Der Antrag der CDU/CSU-Fraktion (Bundestags-Drucksache 20/9738) fordert die Bundesregierung auf, „die gesundheitliche Versorgung der Bevölkerung zu verbessern und dadurch die Anzahl der Menschen zu verringern, die auf eine Erwerbsminderungsrente angewiesen sind“. Besonders verbesserungsbedürftig sei die Situation bei erkrankten Erwerbstätigen mit hohen Behandlungsbedarfen. Parallellaufende Maßnahmen oder Maßnahmen bei unterschiedlichen Leistungserbringern müssen nahtlos ineinandergreifen. Im „Dschungel verschiedenster Behandlungsmöglichkeiten und Beteiligter“ fehle jedoch eine Stelle, von welcher Maßnahmen und Prozesse gezielt koordiniert und gebündelt werden.
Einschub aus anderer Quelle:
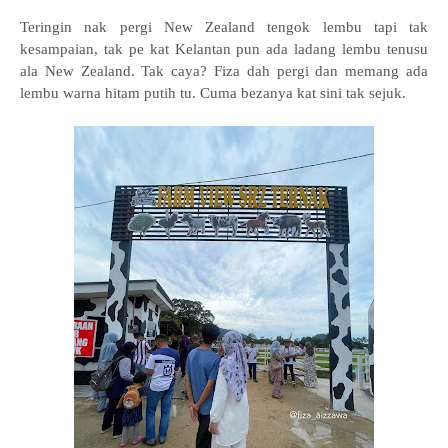
Teringin nak pergi New Zealand tengok lembu tapi tak
kesampaian, tak pe kat Kelantan pun ada ladang lembu tenusu
ala New Zealand. Tak caya? Fiza dah pergi dan memang ada
lembu warna hitam putih tu. Cuma bezanya kat sini tak sejuk.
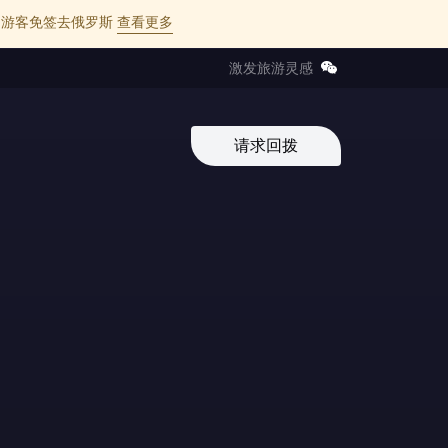
l 的中国游客免签去俄罗斯
查看更多
激发旅游灵感
请求回拨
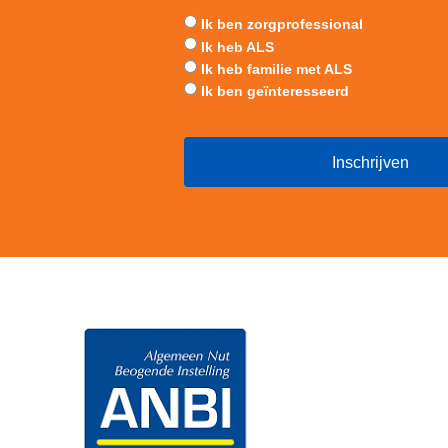
Ik ben zorgprofessional
Ik heb ALS
Ik heb familie met ALS
Ik ben geïnteresseerd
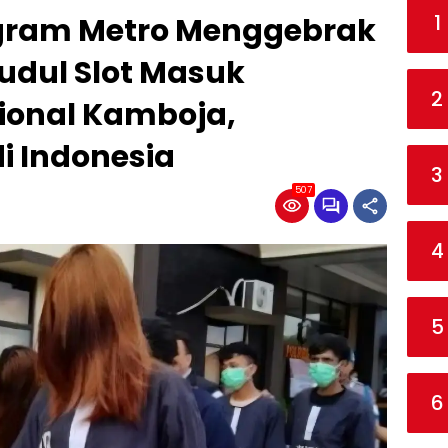
1
bgram Metro Menggebrak
udul Slot Masuk
2
sional Kamboja,
i Indonesia
3
507
4
5
6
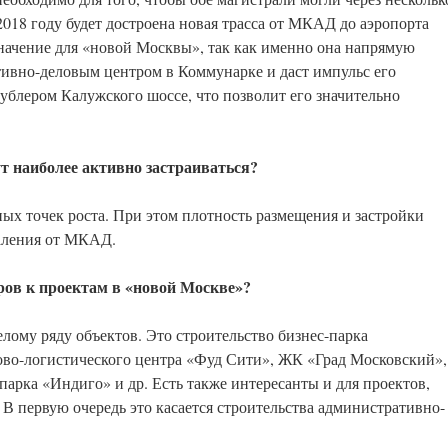
018 году будет достроена новая трасса от МКАД до аэропорта
начение для «новой Москвы», так как именно она напрямую
вно-деловым центром в Коммунарке и даст импульс его
дублером Калужского шоссе, что позволит его значительно
т наиболее активно застраиваться?
ных точек роста. При этом плотность размещения и застройки
даления от МКАД.
оров к проектам в «новой Москве»?
лому ряду объектов. Это строительство бизнес-парка
ово-логистического центра «Фуд Сити», ЖК «Град Московский»,
арка «Индиго» и др. Есть также интересанты и для проектов,
 В первую очередь это касается строительства административно-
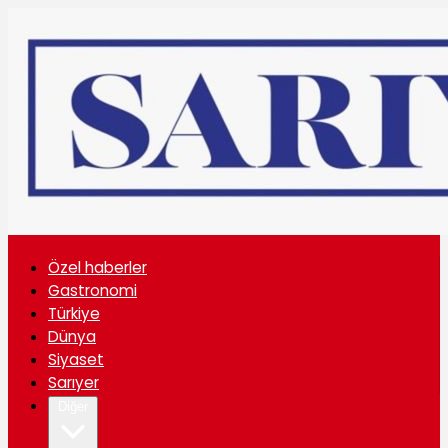
Özel haberler
Gastronomi
Türkiye
Dünya
Siyaset
Sarıyer
Diğer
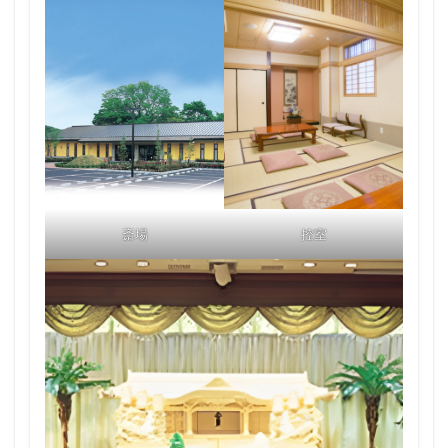
斎場
控室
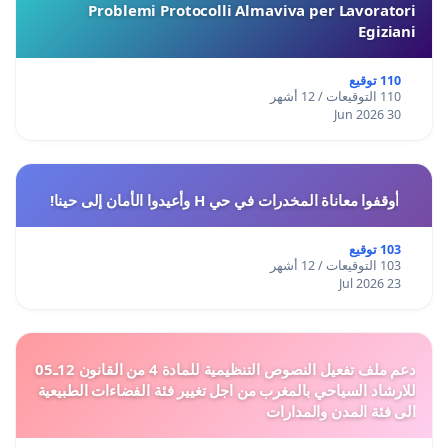
Problemi Protocolli Almaviva per Lavoratori
Egiziani
110 توقيع
110 التوقيعات / 12 أشهر
30 Jun 2026
أوقفوا معاناة المخدرات في حي H وأعيدوا الأمان إلى حينا!
103 توقيع
103 التوقيعات / 12 أشهر
23 Jul 2026
دعم ملف تفعيل النصوص التنظيمية للمادة 4 من القانون 12ـ05
للارشاد السياحي بالمغرب من اجل تغيير فئة الفضاءات الطبيعية
الى فئة المدن والمدارات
Gefordert wird die Schaffung eines individuellen Fallmanagements in Form eines Lotsen zur zielgenauen Unterstützung von Erkrankten mit komplexen Versorgungssituationen zu Lasten der Gesetzlichen Rentenversicherung, darüber hinaus ein entsprechendes Angebot für Beamte zu Lasten der Beihilfe und für Selbstständige zu Lasten der berufsständischen Versorgungswerke. Dabei würden die Lotsen eine vermittelnde Rolle zu anderen Leistungsträgern übernehmen und die einzelnen Leistungen wie z. B. die medizinische Rehabilitation und eine Stufenweise Wiedereingliederung koordinieren.
Die Deutsche Rentenversicherung (DRV), weist in ihrer schriftlichen Stellungnahme auf ihren gesetzlichen Auftrag nach dem SGB VI hin. Aufgrund der im CDU/-CSU-Antrag verwendeten Begriffe „schwer Erkrankte mit erhöhten Behandlungsbedarf“ könne auch das akutmedizinische Versorgungssystem und damit die Zuständigkeit der Gesetzlichen Krankenversicherung in Erwägung gezogen werden. Mit Verweis auf das Bundesteilhabegesetz und die entsprechenden Regelungen im SGB IX sieht die DRV die Zuständigkeit für Leistungen bei den einzelnen Reha-Trägern und setzt auf Koordination und Kooperation der Reha-Träger. Grundsätzlich werde das Ziel – ein individuelles Fallmanagement zu etablieren – geteilt. Dies unterstrich in der Anhörung auch Stefan Flohr, DRV Bund, der auf bereits existierende Modellprojekte zum Fallmanagement sowie die Reha-Beratung der DRV verwies. Derzeit werde zudem ein Rahmenkonzept zur einheitlichen Durchführung des Fallmanagements von der DRV erarbeitet. Er erläuterte, dass ein Fallmanagement in der Praxis nicht ohne Mehraufwände geleistet werden könne. Eine einheitliche gesetzliche Grundlage für das Fallmanagement im SGB VI halte er für notwendig, u. a. auch als Rechtsgrundlage für den Einsatz von Haushaltsmitteln.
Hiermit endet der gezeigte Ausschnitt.